La brecha a que aludíamos —entre lo simplemente bien hecho y lo necesariamente nuevo— tendrá entonces otro sentido que ha de ir iluminándose en compañía de las demás rupturas de este primer libro. “Surco”, “ambrosía” “albura”, “zafir”, “surtidor”, esto es, el repertorio propio del simbolismo convencional de principio de siglo, va a ser abandonado por palabras hechas de simple realidad, casi de tierra —los nombres de la agricultura y de la geografía.

Los “garfios” y los “gajos” de ahora son aún símbolos, pero su eficacia no depende ya de la transparencia, sino del peso; no simbolizan porque trascienden a otro significado, sino porque ahondan en sí mismos. “Surco”, por ejemplo, puede volver ahora, ¡pero a qué distancia del surco mental, “poético”, de Tagore o de Nervo! Este viene lleno de tierra y significa por la tierra, en la tierra, con la tierra. Para encontrar algo semejante tendríamos que apelar a la simbología hecha de entrañas y sangre que emplea don Miguel de Unamuno.
 

Otros dos anuncios de los que había de venir observamos en desolación, íntimamente ligados entre sí y señalados con amorosa lucidez por Cintio Vitier en un trabajo ya indispensable.

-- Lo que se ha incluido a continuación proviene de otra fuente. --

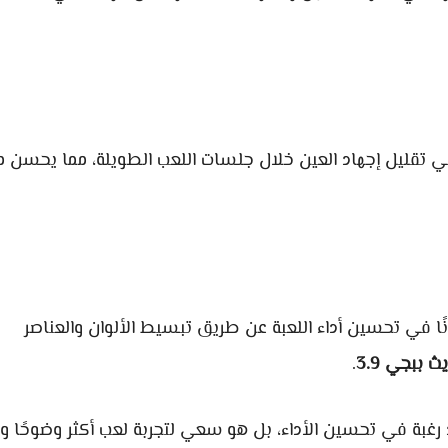
 في تقليل إجهاد العين خلال جلسات اللعب الطويلة، مما يحسن 
ًا في تحسين أداء اللعبة عن طريق تبسيط الألوان والعناصر
ث ببجي 3.9
.
غبة في تحسين الأداء، بل هو سعي لتجربة لعب أكثر وضوحًا وعد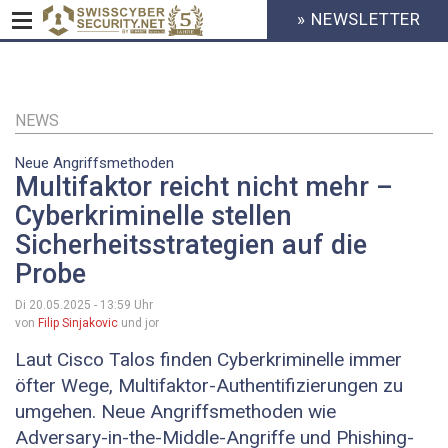
» NEWSLETTER
HEADER
MENU
CYBERSECURITY
Direkt
zum
Inhalt
NEWS
Neue Angriffsmethoden
Multifaktor reicht nicht mehr –
Cyberkriminelle stellen
Sicherheitsstrategien auf die
Probe
Di 20.05.2025 - 13:59
Uhr
von
Filip Sinjakovic
und jor
Laut Cisco Talos finden Cyberkriminelle immer
öfter Wege, Multifaktor-Authentifizierungen zu
umgehen. Neue Angriffsmethoden wie
Adversary-in-the-Middle-Angriffe und Phishing-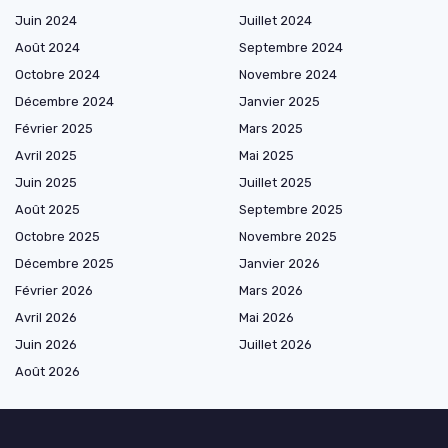
Juin 2024
Juillet 2024
Août 2024
Septembre 2024
Octobre 2024
Novembre 2024
Décembre 2024
Janvier 2025
Février 2025
Mars 2025
Avril 2025
Mai 2025
Juin 2025
Juillet 2025
Août 2025
Septembre 2025
Octobre 2025
Novembre 2025
Décembre 2025
Janvier 2026
Février 2026
Mars 2026
Avril 2026
Mai 2026
Juin 2026
Juillet 2026
Août 2026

Con ciertas curiosas excepciones, la versificación española en nuestra América trabó estrechamente sus filas de vocablos bien nacidos “castellano viejo”, como para mantener a raya una pasión que presentía ajena capaz de erigírsele en juez y, lo que es peor, en otro, hasta que a fuego vivo fundió José Martí los fríos moldes de octosílabos y endecasílabos. Después de sus Versos libres las formas arquitectónicas del español, resquebrajadas conmovidas en sus cimientos, iban por fin a abrirse al “nuevo mundo”, de tal modo que por entre las grietas irreparables comenzaría muy pronto a escucharse el soplo arcaico, distinto, de todo un gigantesco espacio destinado a expresarse en un idioma mucho más lento, majestuoso quizá que no llegó a cuajar nunca por la irrupción de España. Una versificación que deliberadamente se aleja del orden clásico para plegarse al rumor del tiempo, de su tiempo, y, además, ese “tono arrasado, empañado, remoto y profundamente triste”, en que nos dice Vitier que está el misterio de la voz de Gabriela. Y uno se pregunta con un estremecimiento si en su voz mortal de mujer, que aún se escucha en sus versos, no estarán literalmente hablándonos los montes mismos, los ríos y las taciturnas criaturas de América.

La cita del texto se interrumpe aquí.